Two essential agricultural inputs have been representing major issues in recent years: pesticides and fertilizers. The use of pesticides to protect plants from biotic stresses causes important human and environmental threats. The use of fertilizers to reach required yields causes soil and underground water contamination. Thus, both mineral nutrition and plant tolerance to pathogen attacks must be taken into account for plant breeding and agricultural practices in the near future.
In addition to growth and development, plants must adapt to environmental stresses such as pathogen attacks. To defend themselves against pathogens, plants accumulate antimicrobial compounds, strengthen their cell walls and activate stress-signaling cascades. Plant defense mechanisms can be affected by mineral nutrition. Conversely, pathogens can disturb the plant mineral homeostasis and/or compete for some minerals. Limited mineral availability in some phases of pathogen cycles can be a signal triggering virulence.
Several studies have shown that mineral nutrition (either micronutrients or macronutrients) can have dramatic effects on pathogen caused losses on the field. However, the underlying mechanisms are poorly understood. In the last decade, important advances were made in the characterization of genes involved in mineral homeostasis (uptake, translocation, storage, regulation). Consequently, several genetic and molecular tools have been developed in model plants like Arabidopsis and barley that could be used to investigate the role of such genes in plant interactions with pathogens. Owing to the high throughput genotyping and phenotyping techniques, the exploration of natural diversity in terms of mineral profiles (ionomic profiles) and tolerance to pathogens could provide valuable data on the possible correlations between mineral uptake capacities of a genotype and its tolerance to a biotic stress. To cope with mineral needs and protect themselves against pathogens, plants benefit from microbes that colonize their rhizosphere, phyllosphere as well as from endophytic microbes. Some of these microorganisms enhance both plant nutrition and immunity. The molecular characterization of the underlying cross talk mechanisms between these two processes could be of great value to optimize their use. Invading pathogens use different strategies to obtain minerals from their hosts and can use the host mineral contents as a signal to activate virulence factors making some of the virulence factors potential targets for disease control. Alternatively, they can compete with the beneficial microflora for some minerals. Thus, investigating the mechanisms involving mineral uptake by pathogens can be of great interest to have a comprehensive view of the overall process involving minerals as key players in plant health.

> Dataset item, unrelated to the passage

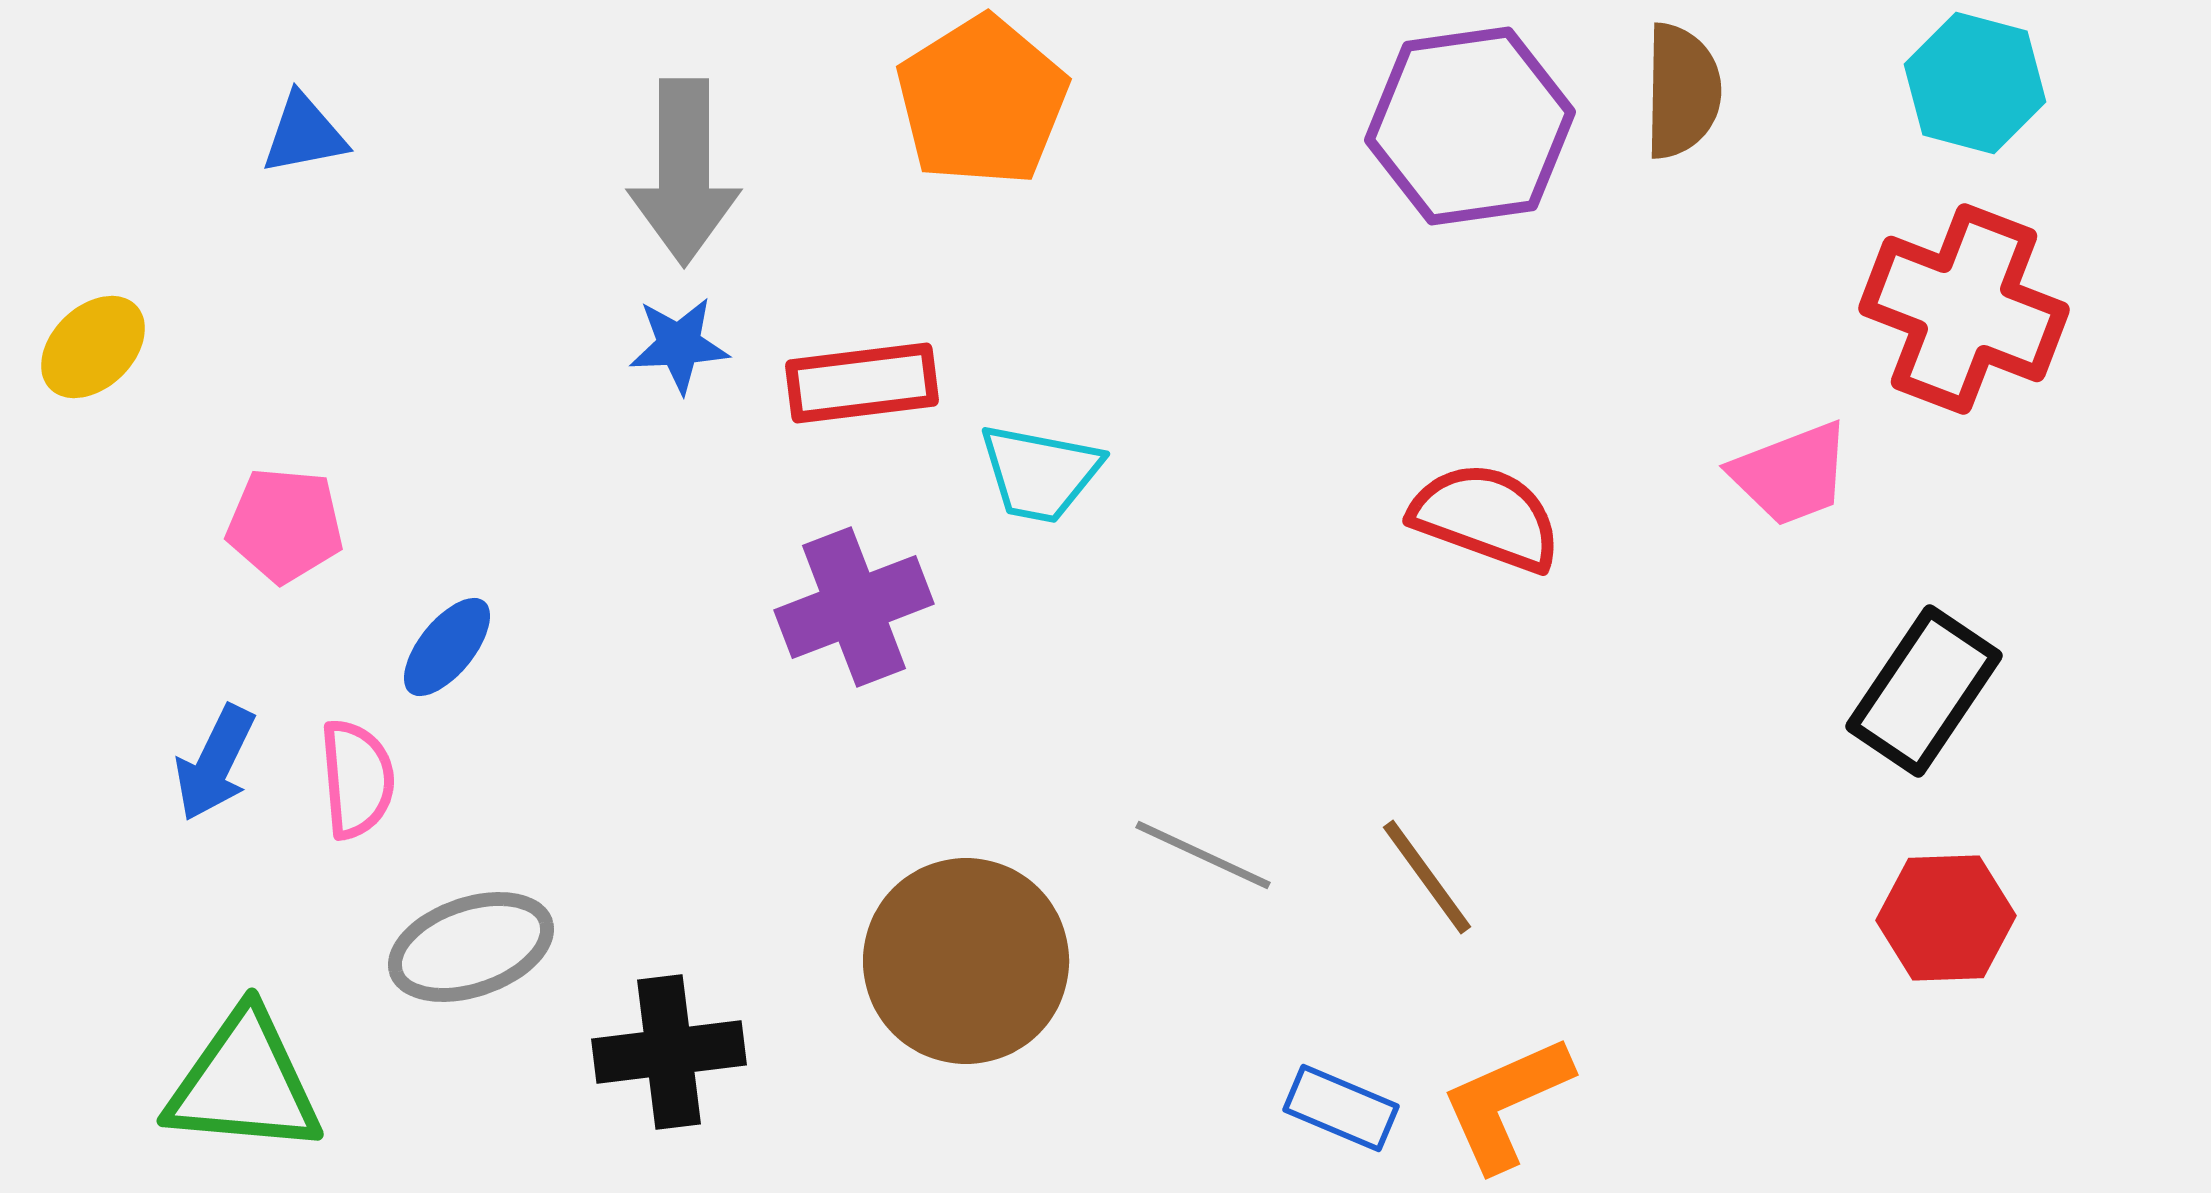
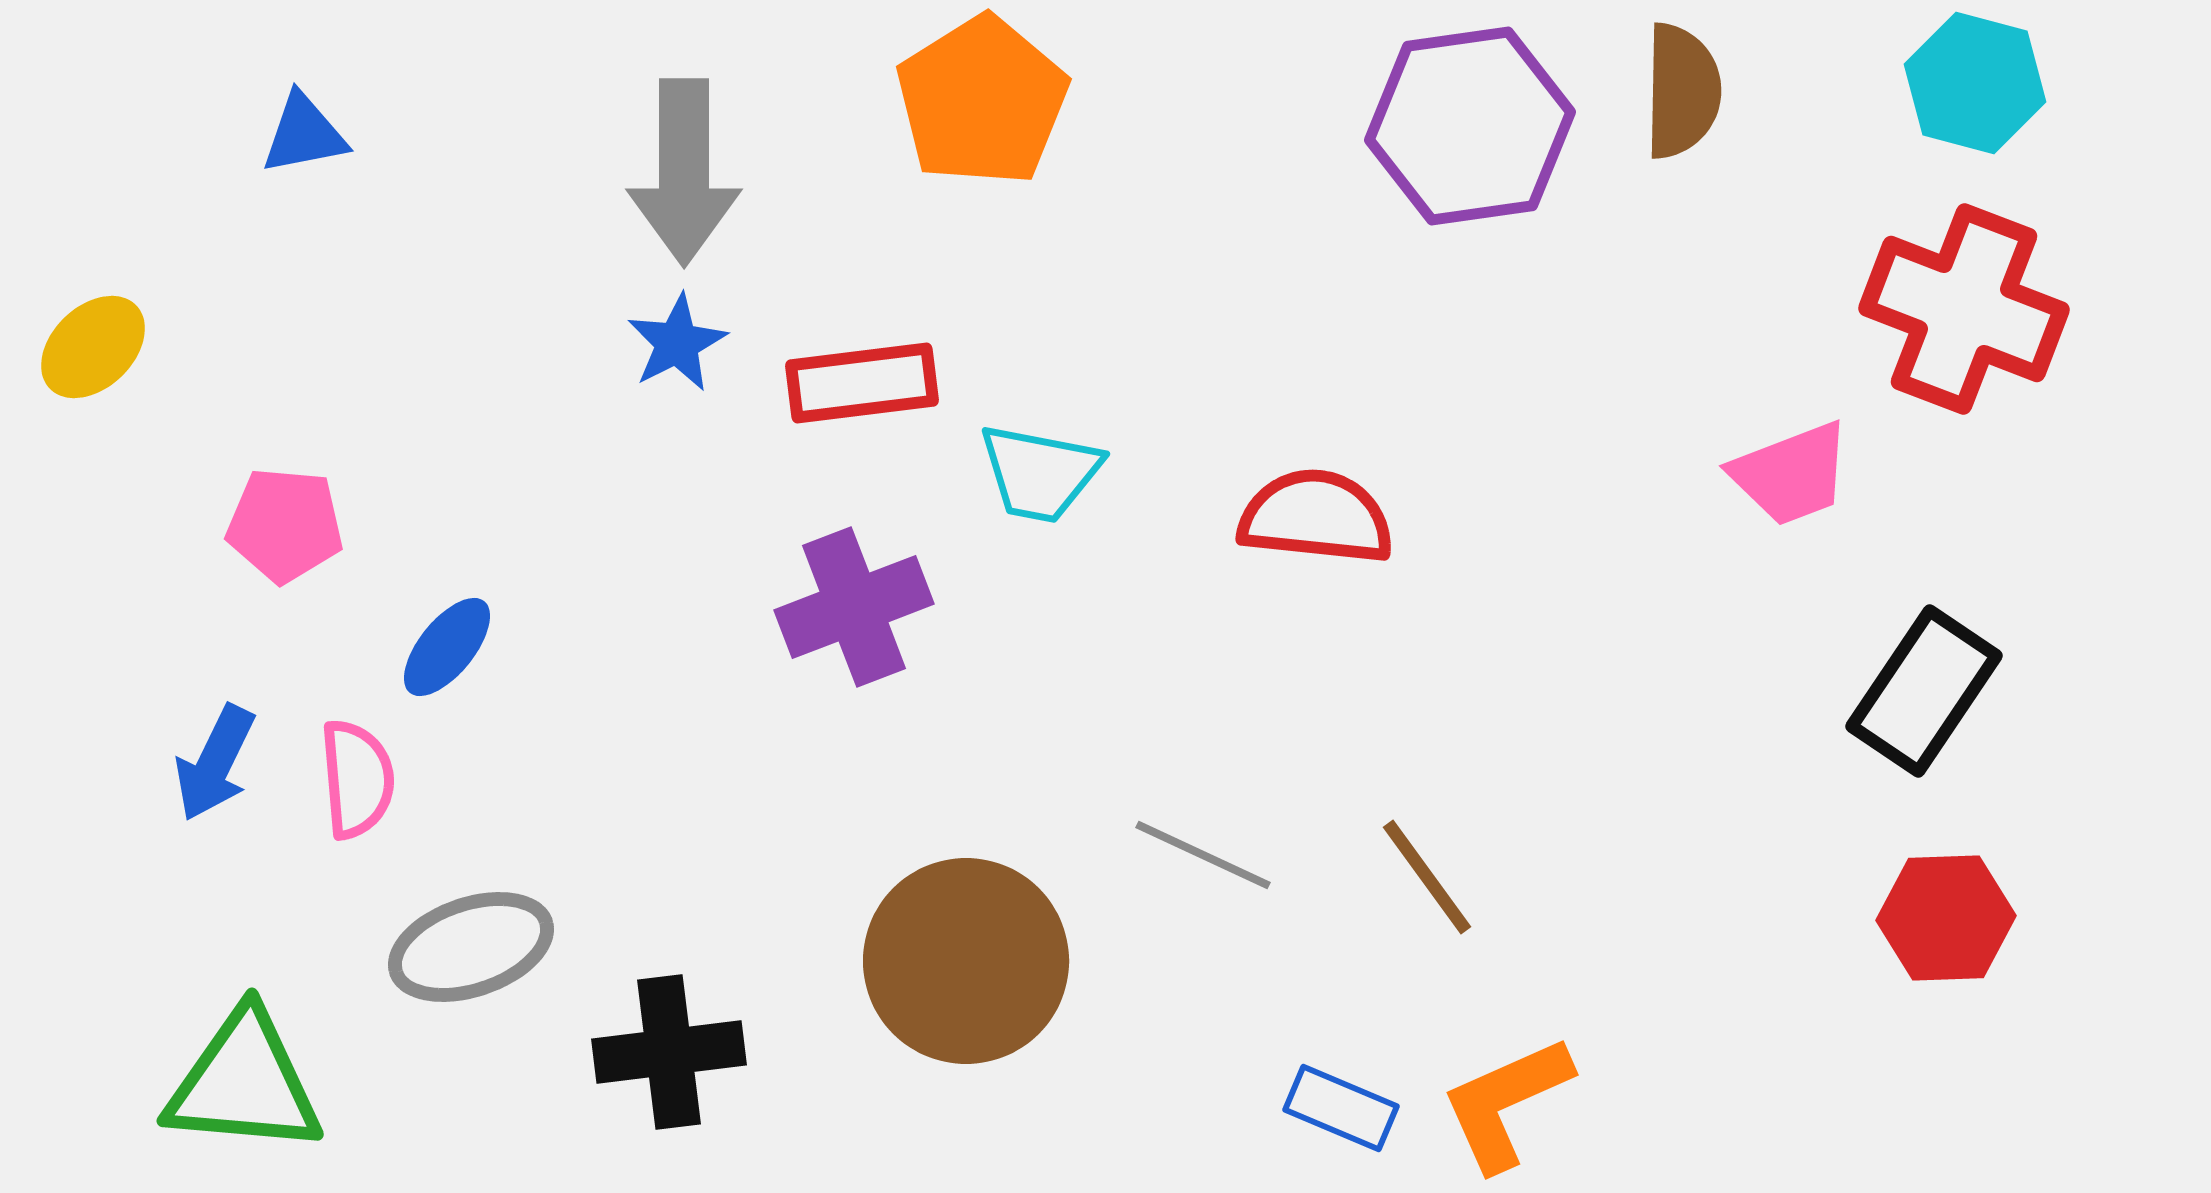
blue star: moved 2 px left, 2 px up; rotated 24 degrees counterclockwise
red semicircle: moved 170 px left; rotated 14 degrees counterclockwise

Potential contributors are welcome to submit review or original papers. Potential topics include investigating:
• Role of plant genes involved in mineral homeostasis in plant-pathogen interactions including in the regulation of the molecular processes of plant immunity (effector triggered immunity, pattern triggered immunity).
• Mechanisms by which mineral nutrition affects disease susceptibility/resistance.
• Correlations between mineral nutrition capacities and susceptibility/resistance by exploring natural diversity
• Mechanisms underlying the capacity of a beneficial microbe or microbial community to enhance both tolerance to biotic stresses and mineral nutrition efficiency.